RECORDS SUPPLIED:
-- Opening Marker --

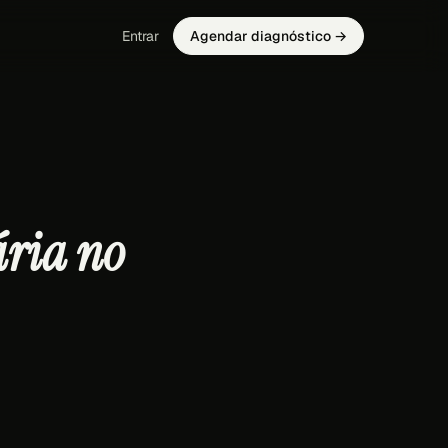
Entrar
Agendar diagnóstico →
ária no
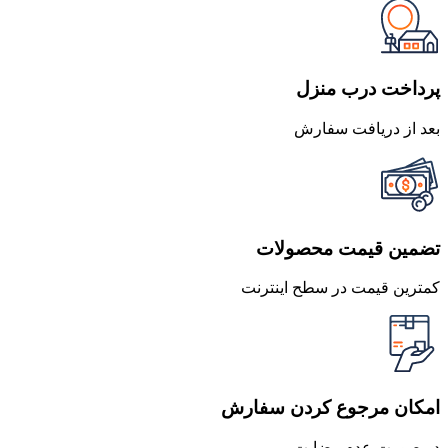
690,000 تومان
621,000 تومان
بود.
است.
پرداخت درب منزل
بعد از دریافت سفارش
تضمین قیمت محصولات
کمترین قیمت در سطح اینترنت
امکان مرجوع کردن سفارش
در صورت عدم رضایت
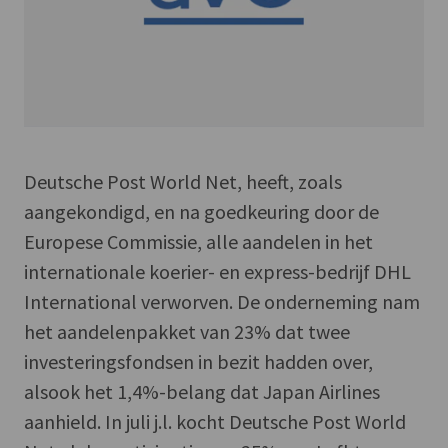
Deutsche Post World Net, heeft, zoals
aangekondigd, en na goedkeuring door de
Europese Commissie, alle aandelen in het
internationale koerier- en express-bedrijf DHL
International verworven. De onderneming nam
het aandelenpakket van 23% dat twee
investeringsfondsen in bezit hadden over,
alsook het 1,4%-belang dat Japan Airlines
aanhield. In juli j.l. kocht Deutsche Post World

-- Closing Marker --

WHAT THE TASK ASKS:
Print the records verbatim, without pictures.

SOLUTION FOR THIS TASK:
Entrar
Agendar diagnóstico →
ária no
690,000 تومان
621,000 تومان
بود.
است.
پرداخت درب منزل
بعد از دریافت سفارش
تضمین قیمت محصولات
کمترین قیمت در سطح اینترنت
امکان مرجوع کردن سفارش
در صورت عدم رضایت
Deutsche Post World Net, heeft, zoals
aangekondigd, en na goedkeuring door de
Europese Commissie, alle aandelen in het
internationale koerier- en express-bedrijf DHL
International verworven. De onderneming nam
het aandelenpakket van 23% dat twee
investeringsfondsen in bezit hadden over,
alsook het 1,4%-belang dat Japan Airlines
aanhield. In juli j.l. kocht Deutsche Post World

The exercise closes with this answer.